At least all the fabric is indoors, in the highest and still dry corner of the basement. With all my non-resin dolls, who of course care whether they're wet or dry or kept at a decent temperature. Someday I will have a couple of curio cabinets and put them, and the small rodent skulls, and the interesting rocks in unusual wine glasses, and all my other interesting and completely useless stuff on display somewhere. This is the theory, at any rate. Perhaps we can intersperse them with display swords and
grauwulf's award scrolls for balance. That, some bookshelves, some windows, and maybe the turtle tank sounds like good living room decor, yes?
In the present (as opposed to hypothetical time) I have drawn up plans for a hutch with bookshelves to sit on the back half of my desk, and if I manage most of this week's goals in good order, I think I'll be ready to go get the hardware store to cut up a sheet of heavy plywood to my specifications, and possibly indulge myself with a box of nice short self-tapping screws. This weekend I'm kind of looking forward to the local event, which will be the first time I've managed to attend an Artisan's Row. (SCA craft day! whee!) I can't really remember the last time I went to an event without intent to fence (or at least dressing so that I could) but I'm not eligible for the novice tourney, and not interested in the triple elim, so we'll see. I guess I should scare up a period project to work on in the next day or two, huh?
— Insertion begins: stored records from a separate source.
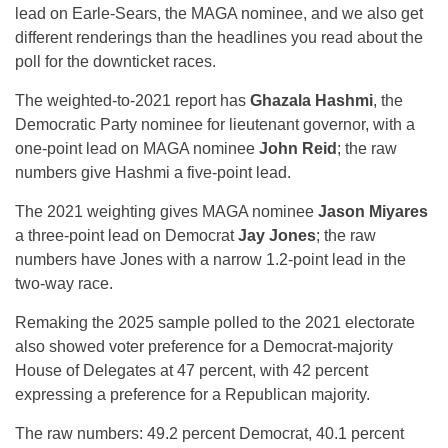
lead on Earle-Sears, the MAGA nominee, and we also get
different renderings than the headlines you read about the
poll for the downticket races.
The weighted-to-2021 report has
Ghazala Hashmi
, the
Democratic Party nominee for lieutenant governor, with a
one-point lead on MAGA nominee
John Reid
; the raw
numbers give Hashmi a five-point lead.
The 2021 weighting gives MAGA nominee
Jason Miyares
a three-point lead on Democrat
Jay Jones
; the raw
numbers have Jones with a narrow 1.2-point lead in the
two-way race.
Remaking the 2025 sample polled to the 2021 electorate
also showed voter preference for a Democrat-majority
House of Delegates at 47 percent, with 42 percent
expressing a preference for a Republican majority.
The raw numbers: 49.2 percent Democrat, 40.1 percent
In the mean time, I've been populating my friends list with author blogs, which is a strange and fascinating thing. I haven't decided how I feel about fandom, as such; to a certain extent it's a bit creepy, and that's why I've previously read books but not researched or followed authors. There's some benefit to reading what people who write fiction I enjoy write in their journals, though, and getting a bit more familiar with other people's mechanics of writing and with the SF/F fandoms & publishing industry is probably good for me. But then there's the problem of reading what other people write, and starting to feel like you know something about someone who wouldn't know you from a hole in the ground (or might, but might not and you have no way of knowing...), and this confuses me. Not, I think, excessively important, but there's a definite learning curve. I tend to reply to posts when I think someone has said something interesting, but I'm trying to learn to censor the pointless agreement or "yes, that was interesting" impulses in the direction of strangers, while not be scared off too much by 50+ comments already on an entry if I have something to say.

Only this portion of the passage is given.